I had no idea SHARING THE BREAD was going to end up as a Thanksgiving story—and it didn’t become that until a late revision. And, I had no idea WHEREVER YOU GO would end up being a story about how the choices we make determine our destination.

But those lines got me writing, which was inspiration enough. And I’ll always be grateful for whatever made them dance through my head.

2. Admiration.
thenewgirlandmeSometimes, I read a picture book I just adore. One that makes me stare in awe and wish I could produce something even remotely close to its perfection.

And often, I’ll try to do just that. I’m not trying to copy the book I love. But I am trying to capture some part of its essence in another form. THE QUICKEST KID IN CLARKSVILLE (coming from Chronicle) came about after I read Jacqui Robbins’ and Matt Phelan’s THE NEW GIRL… AND ME.

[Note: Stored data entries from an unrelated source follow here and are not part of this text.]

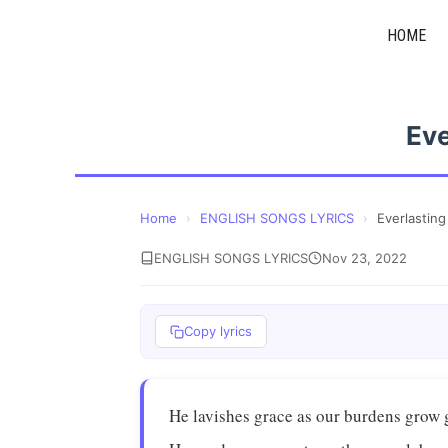
Skip
HOME
to
content
Eve
Home
›
ENGLISH SONGS LYRICS
›
Everlastin
ENGLISH SONGS LYRICS
Nov 23, 2022
Copy lyrics
He lavishes grace as our burdens grow 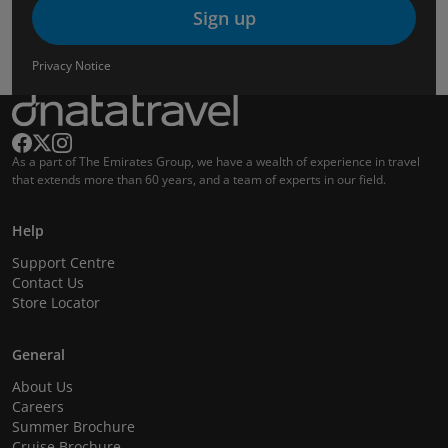
Sign up
Privacy Notice
As a part of The Emirates Group, we have a wealth of experience in travel
that extends more than 60 years, and a team of experts in our field.
Help
Support Centre
Contact Us
Store Locator
General
About Us
Careers
Summer Brochure
Cruise Brochure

The final books are nothing alike. Jacqui and Matt’s is a modern-day story about a new girl at school who owns an iguana. Mine is set in 1960 and features two girls who idolize Olympic sprinter Wilma Rudolph. But I was inspired by the way Jacqui captured friendship in her book and wanted to see if I could do something similar.

starsAnd WHEREVER YOU GO’s style was inspired by the lyricism of Mary Lyn Ray’s and Marla Frazee’s so-wonderful-I-can’t-even-stand-it picture book, STARS.

When I fall in love with a picture book, I’ll spend a lot of time reading and re-reading it. First for fun, then for structure, then for language and plot and pacing and page turns. I may even buy an extra copy to write on. All this soaks into my head and helps my future picture books be better.

It’s kind of like golfers studying a professional’s swing by playing the video in freeze frames and slow motion so they can see every last movement.

I also have to mention my current picture book SOPHIE’S SQUASH (Schwartz & Wade, 2013). It was inspired by a few extremely cute things my daughter did. Then, I added a bunch of stuff that never happened to turn a cute moment into a fully realized story.

Both my methods of inspiration have one thing in common. There’s something that I hear or see that captivates me enough where I want to put in the work to come up with something wonderful of my own.

But I’m going to keep listening for my characters, just in case they decide to get chatty.



Pat started out as a newspaper reporter and wrote about everything from dartball and deer-hunting to diets and decoupage. Then, she joined an insurance company and edited its newsletter and magazine.

Now, she writes insurance information by day and children’s books by night. Her newest release is SOPHIE’S SQUASH, illustrated by Anne Wilsdorf.

Pat has one wonderful husband, two delightful daughters and two pampered cats. She doesn’t watch much TV, but she does love “Glee” and “Chopped.”